Whole Tale system monitoring is implemented using the Open Monitoring Distribution (OMD). Monitoring of development and production systems is supported by NCSA’s ISDA group. The OMD instance can be accessed using NCSA credentials:
The WT OMD tenant is configured to use NCSA LDAP for authentication. Users in the grp_wtops LDAP group have access to OMD. Users outside of NCSA can be added via the “Users” menu.
Hosts and Host Groups¶
Hosts are organized into Host Groups based on deployment. We currently have host groups for the production, development, and staging deployments.

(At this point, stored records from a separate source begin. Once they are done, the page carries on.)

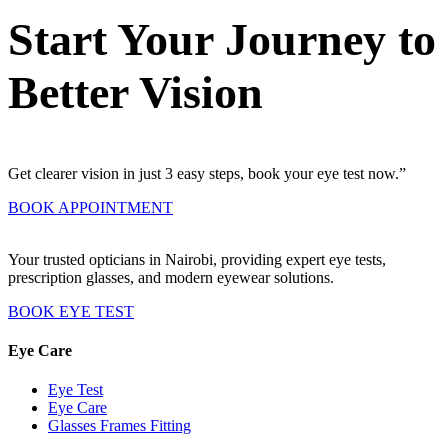
Start Your Journey to
Better Vision
Get clearer vision in just 3 easy steps, book your eye test now.”
BOOK APPOINTMENT
Your trusted opticians in Nairobi, providing expert eye tests,
prescription glasses, and modern eyewear solutions.
BOOK EYE TEST
Eye Care
Eye Test
Eye Care
Glasses Frames Fitting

Notifications are currently configured to be sent in bulk based on deployment. All notifications within a 5 minute period will be sent in a single bulk email.
WT uses a custom Checkmk agent. Docker image and definition are available from:
The agent implements four custom checks: - check-celery - confirms celery_worker is running on all nodes - check-nodes - confirms nodes are in ready state - check-services - confirms that expected docker services are running - check-tale - confirms a tale can be launched and stopped on the system
The monitoring stack is installed as part of the Terraform deployment process. The Checkmk agent is deployed as a global docker service.
Checkmk notifications are also sent to the Whole Tale #alerts channel. Configuring Slack integration required the following steps:
On Slack: - Create new app https://api.slack.com/apps with name “Checkmk” - Activate incoming webhooks - Copy the service ID from the webhook URL which should have the form TXXXXXXXX/BXXXXXXXX/XXXXXXXXXXXXXXXXXXXXXXXX
On OMD: - Go to Notifications page - Select “New Rule” - Under “Notification Method” select “CMK-Slack Websocket integration” - Enter the above service ID as the first parameter and the channel (without #) as the second - Save and activate
To test (from https://checkmk.com/cms_notifications.html#Testing%20and%20Debugging) - Go to “All Services” page - Select “HTTP Dashboard” service - Select “Commands” (hammer) button - Next to “Custom notification” select “Send” - Confirm
This should send a test via both email and Slack.